(Stored entries)
·····

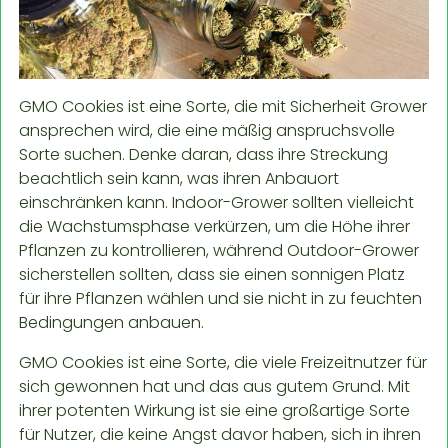
GMO Cookies ist eine Sorte, die mit Sicherheit Grower
ansprechen wird, die eine mäßig anspruchsvolle
Sorte suchen. Denke daran, dass ihre Streckung
beachtlich sein kann, was ihren Anbauort
einschränken kann. Indoor-Grower sollten vielleicht
die Wachstumsphase verkürzen, um die Höhe ihrer
Pflanzen zu kontrollieren, während Outdoor-Grower
sicherstellen sollten, dass sie einen sonnigen Platz
für ihre Pflanzen wählen und sie nicht in zu feuchten
Bedingungen anbauen.
GMO Cookies ist eine Sorte, die viele Freizeitnutzer für
sich gewonnen hat und das aus gutem Grund. Mit
ihrer potenten Wirkung ist sie eine großartige Sorte
für Nutzer, die keine Angst davor haben, sich in ihren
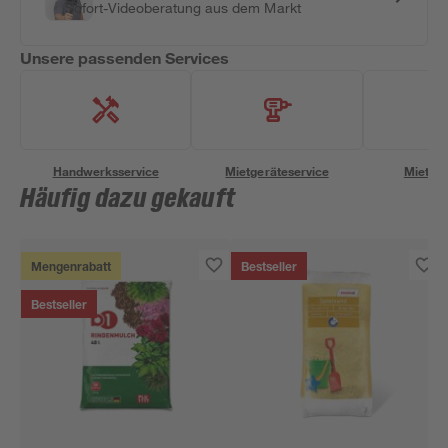
Sofort-Videoberatung aus dem Markt
Unsere passenden Services
Handwerksservice
Mietgeräteservice
Miettra
Häufig dazu gekauft
Mengenrabatt
Bestseller
Bestseller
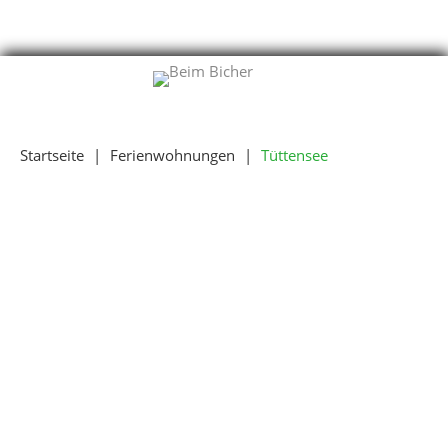
Startseite
|
Ferienwohnungen
|
Tüttensee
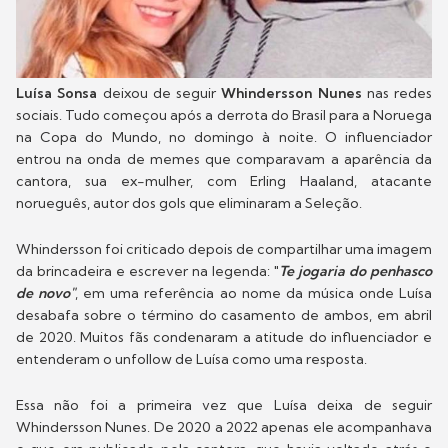
Luísa Sonsa
deixou de seguir
Whindersson Nunes
nas redes
sociais. Tudo começou após a derrota do Brasil para a Noruega
na Copa do Mundo, no domingo à noite. O influenciador
entrou na onda de memes que comparavam a aparência da
cantora, sua ex-mulher, com Erling Haaland, atacante
norueguês, autor dos gols que eliminaram a Seleção.
Whindersson foi criticado depois de compartilhar uma imagem
da brincadeira e escrever na legenda: "
Te jogaria do penhasco
de novo"
, em uma referência ao nome da música onde Luísa
desabafa sobre o término do casamento de ambos, em abril
de 2020. Muitos fãs condenaram a atitude do influenciador e
entenderam o unfollow de Luísa como uma resposta.
Essa não foi a primeira vez que Luísa deixa de seguir
Whindersson Nunes. De 2020 a 2022 apenas ele acompanhava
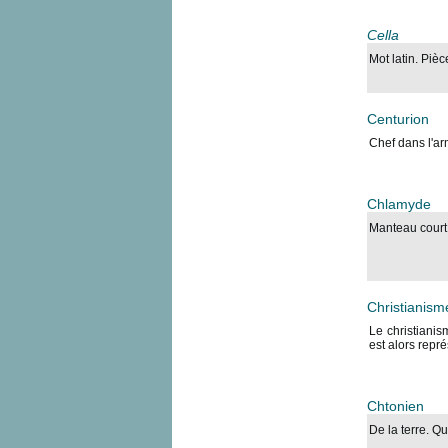
Cella
Mot latin. Pièc
Centurion
Chef dans l'a
Chlamyde
Manteau court 
Christianism
Le christianis
est alors repr
Chtonien
De la terre. Qu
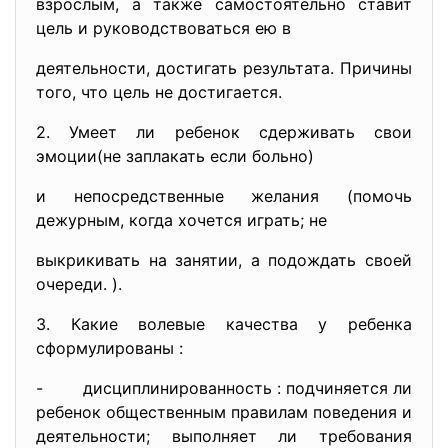
взрослым, а также самостоятельно ставит
цель и руководствоваться ею в
деятельности, достигать результата. Причины
того, что цель не достигается.
2. Умеет ли ребенок сдерживать свои
эмоции(не заплакать если больно)
и непосредственные желания (помочь
дежурным, когда хочется играть; не
выкрикивать на занятии, а подождать своей
очереди. ).
3. Какие волевые качества у ребенка
сформулированы :
- дисциплинированность : подчиняется ли
ребенок общественным правилам поведения и
деятельности; выполняет ли требования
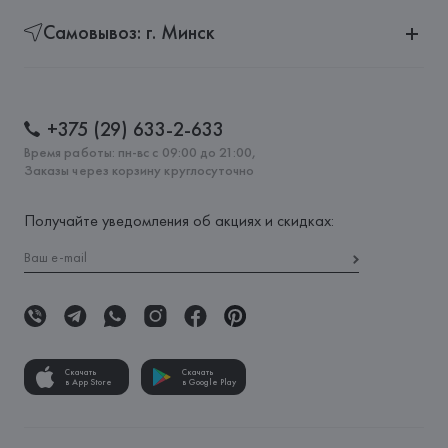
Самовывоз: г. Минск
+375 (29) 633-2-633
Время работы: пн-вс с 09:00 до 21:00,
Заказы через корзину круглосуточно
Получайте уведомления об акциях и скидках:
Скачать
Скачать
в App Store
в Google Play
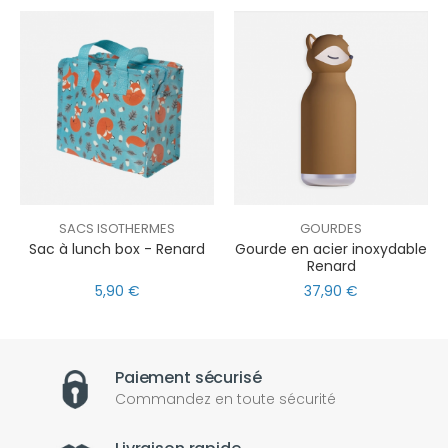
SACS ISOTHERMES
GOURDES
Sac à lunch box - Renard
Gourde en acier inoxydable
Renard
5,90 €
37,90 €
Paiement sécurisé
Commandez en toute sécurité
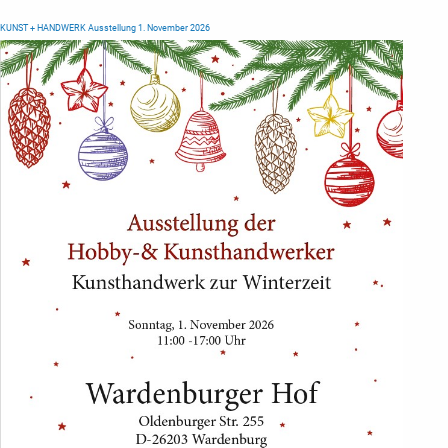
KUNST + HANDWERK Ausstellung 1. November 2026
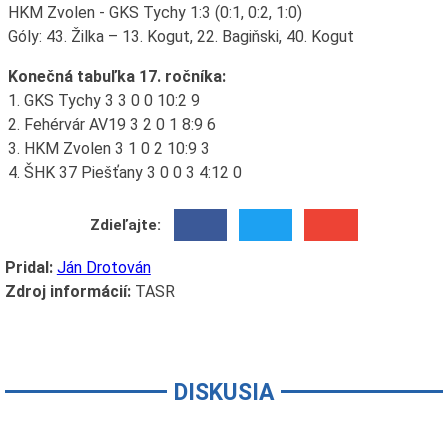
HKM Zvolen - GKS Tychy 1:3 (0:1, 0:2, 1:0)
Góly: 43. Žilka – 13. Kogut, 22. Bagiňski, 40. Kogut
Konečná tabuľka 17. ročníka:
1. GKS Tychy 3 3 0 0 10:2 9
2. Fehérvár AV19 3 2 0 1 8:9 6
3. HKM Zvolen 3 1 0 2 10:9 3
4. ŠHK 37 Piešťany 3 0 0 3 4:12 0
Zdieľajte:
Pridal:
Ján Drotován
Zdroj informácií:
TASR
DISKUSIA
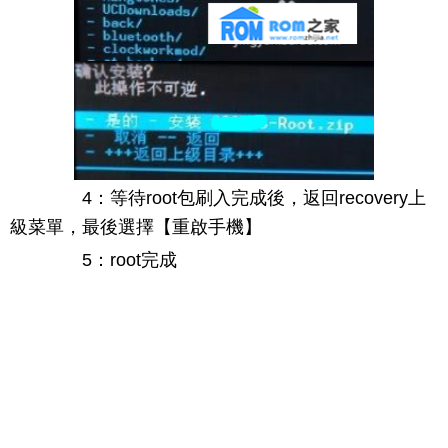
4：等待root包刷入完成後，返回recovery上
級菜單，最後選擇【重啟手機】
5：root完成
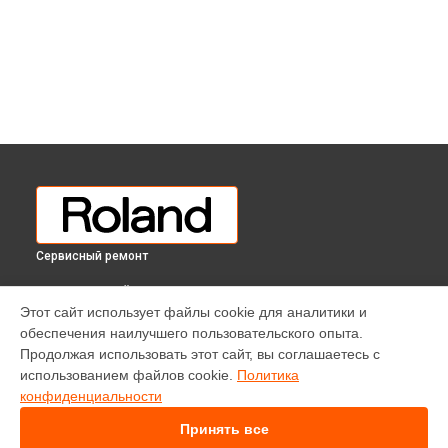
Сервисный ремонт
ВЫБЕРИ СВОЙ ГОРОД
Этот сайт использует файлы cookie для аналитики и
Замена клавиш и уплотнителей цифрового пианино RP-701
обеспечения наилучшего пользовательского опыта.
Roland в
Краснодаре
Продолжая использовать этот сайт, вы соглашаетесь с
Замена клавиш и уплотнителей цифрового пианино RP-701
использованием файлов cookie.
Политика
Roland в
Ростове-на-Дону
конфиденциальности
Замена клавиш и уплотнителей цифрового пианино RP-701
Roland в
Нижнем Новгороде
Принять все
Замена клавиш и уплотнителей цифрового пианино RP-701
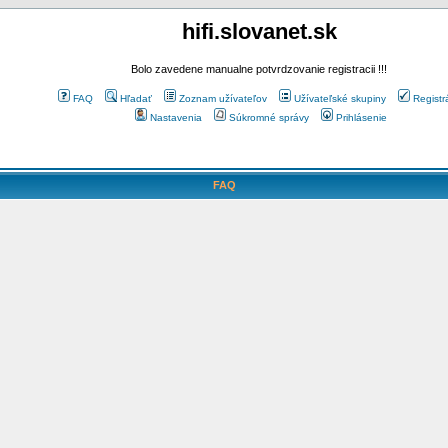
hifi.slovanet.sk
Bolo zavedene manualne potvrdzovanie registracii !!!
FAQ
Hľadať
Zoznam užívateľov
Užívateľské skupiny
Registr
Nastavenia
Súkromné správy
Prihlásenie
FAQ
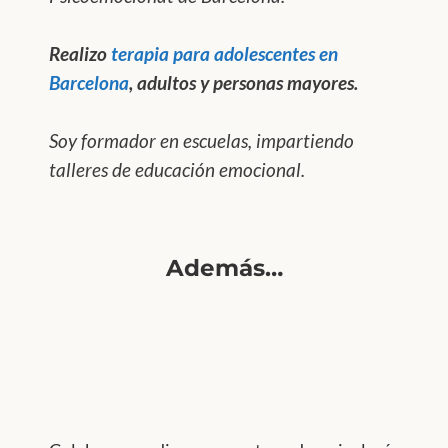
Realizo
terapia para adolescentes en
Barcelona
, adultos y personas mayores.
Soy formador en escuelas, impartiendo
talleres de educación emocional.
Además…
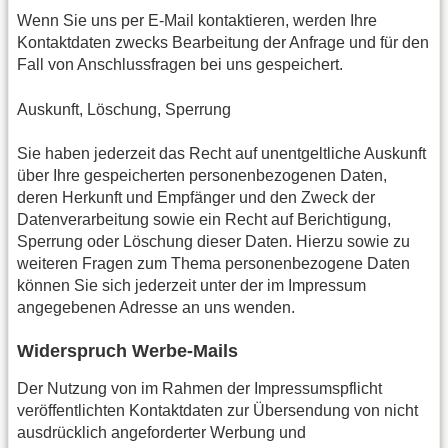
Wenn Sie uns per E-Mail kontaktieren, werden Ihre
Kontaktdaten zwecks Bearbeitung der Anfrage und für den
Fall von Anschlussfragen bei uns gespeichert.
Auskunft, Löschung, Sperrung
Sie haben jederzeit das Recht auf unentgeltliche Auskunft
über Ihre gespeicherten personenbezogenen Daten,
deren Herkunft und Empfänger und den Zweck der
Datenverarbeitung sowie ein Recht auf Berichtigung,
Sperrung oder Löschung dieser Daten. Hierzu sowie zu
weiteren Fragen zum Thema personenbezogene Daten
können Sie sich jederzeit unter der im Impressum
angegebenen Adresse an uns wenden.
Widerspruch Werbe-Mails
Der Nutzung von im Rahmen der Impressumspflicht
veröffentlichten Kontaktdaten zur Übersendung von nicht
ausdrücklich angeforderter Werbung und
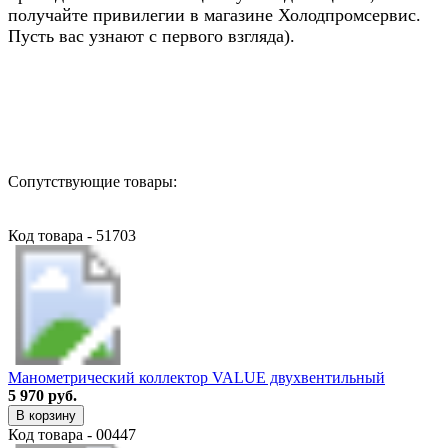
получайте привилегии в магазине Холодпромсервис.
Пусть вас узнают с первого взгляда).
Назад в выбранную категорию
Сопутствующие товары:
Код товара - 51703
Манометрический коллектор VALUE двухвентильный
5 970 руб.
В корзину
Код товара - 00447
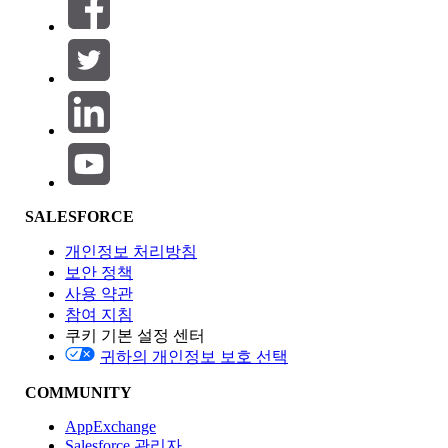
필터 (0)
필터 선택
추가
제품 영역
SALESFORCE
기능 영향
개인정보 처리방침
보안 정책
사용 약관
참여 지침
쿠키 기본 설정 센터
Edition
귀하의 개인정보 보호 선택
COMMUNITY
AppExchange
Salesforce 관리자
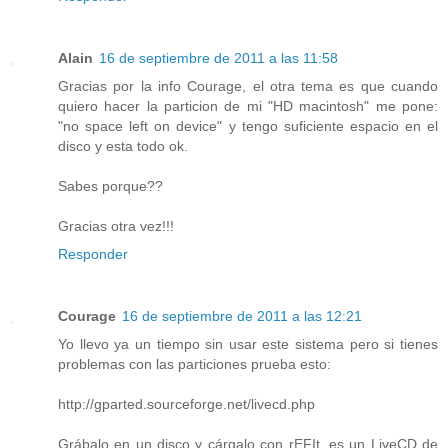
Alain
16 de septiembre de 2011 a las 11:58
Gracias por la info Courage, el otra tema es que cuando
quiero hacer la particion de mi "HD macintosh" me pone:
"no space left on device" y tengo suficiente espacio en el
disco y esta todo ok.
Sabes porque??
Gracias otra vez!!!
Responder
Courage
16 de septiembre de 2011 a las 12:21
Yo llevo ya un tiempo sin usar este sistema pero si tienes
problemas con las particiones prueba esto:
http://gparted.sourceforge.net/livecd.php
Grábalo en un disco y cárgalo con rEFIt, es un LiveCD de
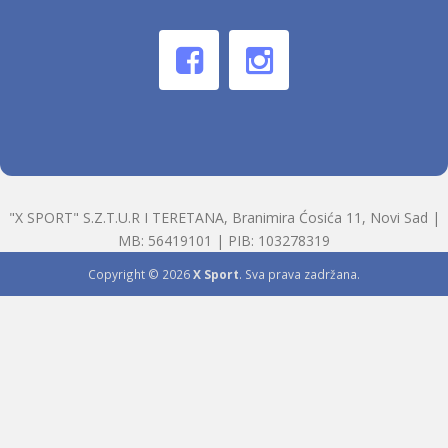
"X SPORT" S.Z.T.U.R I TERETANA, Branimira Ćosića 11, Novi Sad |
MB: 56419101 | PIB: 103278319
Copyright © 2026
X Sport
. Sva prava zadržana.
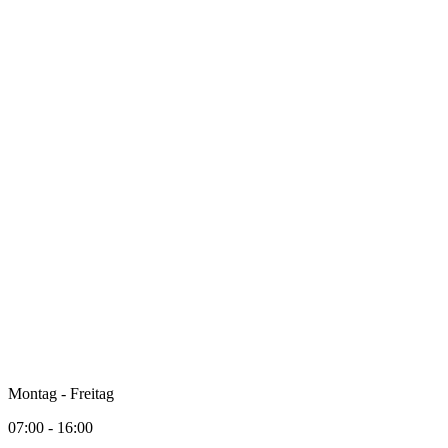
Montag - Freitag
07:00 - 16:00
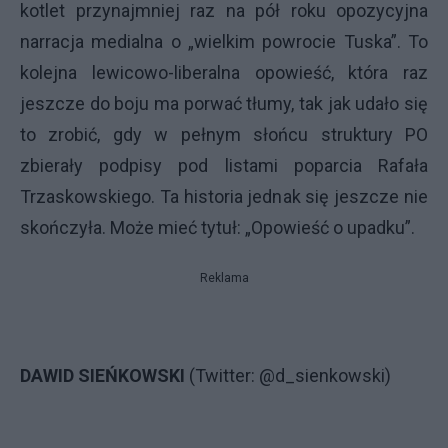
kotlet przynajmniej raz na pół roku opozycyjna
narracja medialna o „wielkim powrocie Tuska”. To
kolejna lewicowo-liberalna opowieść, która raz
jeszcze do boju ma porwać tłumy, tak jak udało się
to zrobić, gdy w pełnym słońcu struktury PO
zbierały podpisy pod listami poparcia Rafała
Trzaskowskiego. Ta historia jednak się jeszcze nie
skończyła. Może mieć tytuł: „Opowieść o upadku”.
Reklama
DAWID SIEŃKOWSKI
(Twitter: @d_sienkowski)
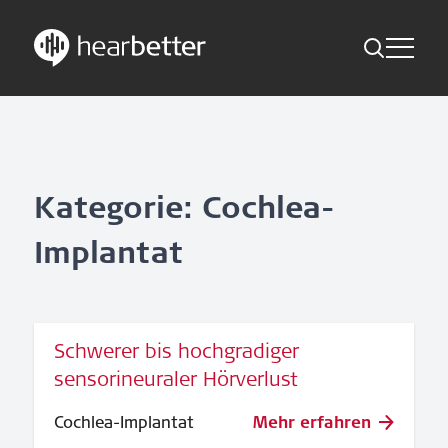
Toggle Me
Skip
Hearbetter > Suche
Zurück
Indikationen
to
content
Studien Kompakt
Suche
News
Kategorie: Cochlea-
Implantat
Jetzt abonnieren
German – Austria
Schwerer bis hochgradiger
Folge uns
sensorineuraler Hörverlust
Cochlea-Implantat
Mehr erfahren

·····

Task to complete -
From the first line of the entries down to the line with "sich gewonnen hat", print each line exactly; omit any picture.

Solution -
GMO Cookies ist eine Sorte, die mit Sicherheit Grower
ansprechen wird, die eine mäßig anspruchsvolle
Sorte suchen. Denke daran, dass ihre Streckung
beachtlich sein kann, was ihren Anbauort
einschränken kann. Indoor-Grower sollten vielleicht
die Wachstumsphase verkürzen, um die Höhe ihrer
Pflanzen zu kontrollieren, während Outdoor-Grower
sicherstellen sollten, dass sie einen sonnigen Platz
für ihre Pflanzen wählen und sie nicht in zu feuchten
Bedingungen anbauen.
GMO Cookies ist eine Sorte, die viele Freizeitnutzer für
sich gewonnen hat und das aus gutem Grund. Mit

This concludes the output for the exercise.